As the old adage goes, you only get one chance to make a first impression, and at Goodwood it’s not a Good-one. The drive through the villages of Surrey and Sussex is pretty, but as soon as you get within sight of the racecourse the problems start. Signs for parking are not very large or very clear. I make three aborted attempts to pull into a car park and eventually find my way to Car Park 9, eschewing the £5 charge for Car Park 8 that gets you fractionally closer. Something within me dislikes this idea of driving past all the other car parks and pulling up on a scrubby piece of land about 3 miles from the grandstand. Perhaps it’s just my dodgy knee.
The shenanigans don’t stop by the time you reach the entrance, either. A gormless teenager asks me which enclosure, before looking up and down and saying “oh, you can’t get in to the Richmond, I’ll do you a Gordon.” She then stabs aimlessly at a laptop whilst saying “the system is really slow”. I smile politely and refrain from saying that the system is broken. I have cash; she has tickets and change; why does this transaction need to take three minutes?

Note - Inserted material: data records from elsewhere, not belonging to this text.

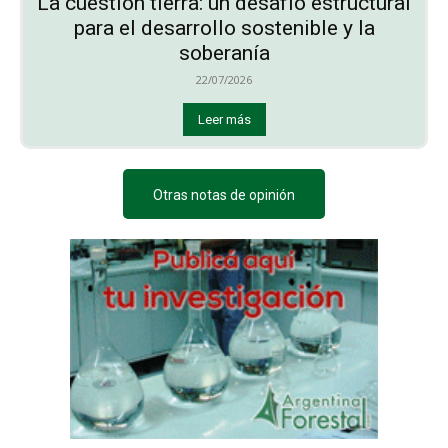
La cuestión tierra: un desafío estructural
para el desarrollo sostenible y la
soberanía
22/07/2026
Leer más
Otras notas de opinión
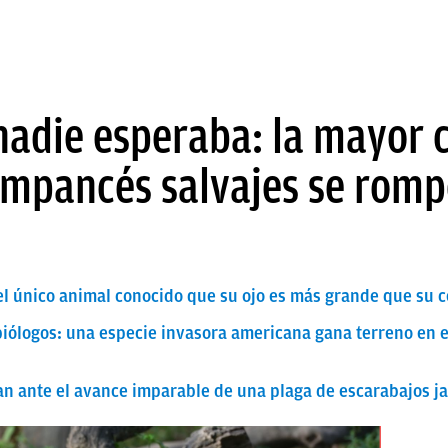
 nadie esperaba: la mayor
impancés salvajes se romp
s el único animal conocido que su ojo es más grande que su 
biólogos: una especie invasora americana gana terreno en e
lan ante el avance imparable de una plaga de escarabajos 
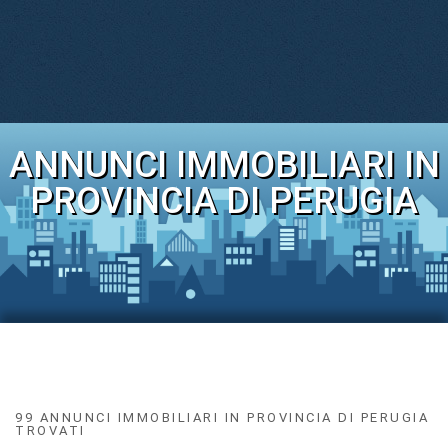
ANNUNCI IMMOBILIARI IN
PROVINCIA DI PERUGIA
99 ANNUNCI IMMOBILIARI IN PROVINCIA DI PERUGIA
TROVATI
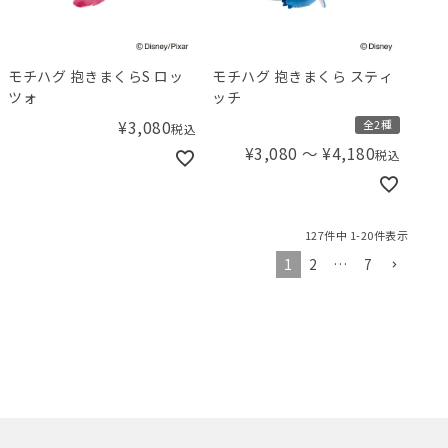
モチハグ 抱きまくらS ロッ
モチハグ 抱きまくら スティ
ツォ
ッチ
¥
3,080
全2種
税込
¥
3,080
〜
¥
4,180
税込
127
件中
1
-
20
件表示
1
2
…
7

Finally I understand why I was so taken with Market Rasen. Everyone parked in the same spot (including Tom Scudamore, that I failed to notice on the way in) and despite there being different enclosures they melded seamlessly together. In fact if you were blindfolded and put in the cheapest at Market Rasen you would probably think it was Premier, such is the standard of the facilities at all three.
I was intrigued why Anna at BBC Radio Newcastle had mentioned how posh Cheltenham appeared. I’ve been there so many times and never once has it occurred to me. Despite me recently appreciating it’s failings, it remains a great leveler. It doesn’t matter where you come from, where you went to school, or who your father knows – you go to Cheltenham and you stand legion to witness the greatness that the sport has to offer (except if you’re in hospitality and don’t care about the racing, that is).
Eventually I am in, and not many times do people or institutions with such poor first impressions manage to turn it around so well on a second viewing. If I had to choose one word that would be a litmus test for my appreciation of a racecourse this last 72 days it has been ‘space’, and Goodwood has that in abundance. Perhaps that’s why the plebs have to park so bloody far away?
The Richmond Enclosure is reminiscent of Parisian café culture, without the annoying French to mess things up. Stylish things soak up the sun and bottles of wine at small tables, whilst in the Gordon there are bandstands of beer outside and acres of options in the underground caverns. Furlongs of bars stand eager to serve, and although the food outlets are expensive (you pay £1 per inch of sausage roll, I kid you not – there’s an obvious joke there but I’ll let you make your own one up) there is an astonishing array.
It doesn’t stop there. Beautifully manicured lawns beckon you to go and find the benches dotted around, and there is a free seated stand that has stunning views over the action. Families lounge on picnic blankets and there is more than one school party wondering around. Top marks to the management of the racecourse and the schools involved – this really does seem a cheap and effective way to secure the future of this marvelous sport.
The course slightly suffers from the issue that a lot of the action is happening at least half a mile away, but somehow it gets away with. In the fourth race I miss a bet. I’m waiting for 3/1 on Resonant, the favourite, but I can’t find it. I stand in the betting ring pondering 11/4, but I must stick to my principles – I truly believe in the concept of value betting. It wins like a good thing. As Ivan would say, a winner is a winner.
But the one thing that is lacking from the afternoon, from my perspective anyway, is the excitement. On the drive back down the lanes I start shouting at bicycles to get out the way, red lights to turn green, and fellow motorists to stop being such morons. My route home takes me past the college that I taught at for ten years, along roads that I have travelled thousands of times. I think back to my colleagues telling me when I was leaving that I would miss teaching and I would be back soon. Not yet.
But one thing does occur to me, my mind wondering whilst the driving part of my brain does the autopilot journey. It took me over ten years to start getting a bit bored of teaching, and it’s taken me lass than ten weeks to get a bit bored of horse racing. The powers that be in our sport need not worry too much at that shock revelation, as the people that they are trying to attract are unlikely to go racing five times a week, but it is slightly surprising to me. Of all the issues I have faced over the last two and a half months, and they have been many and varied, I never even considered this would be one of them.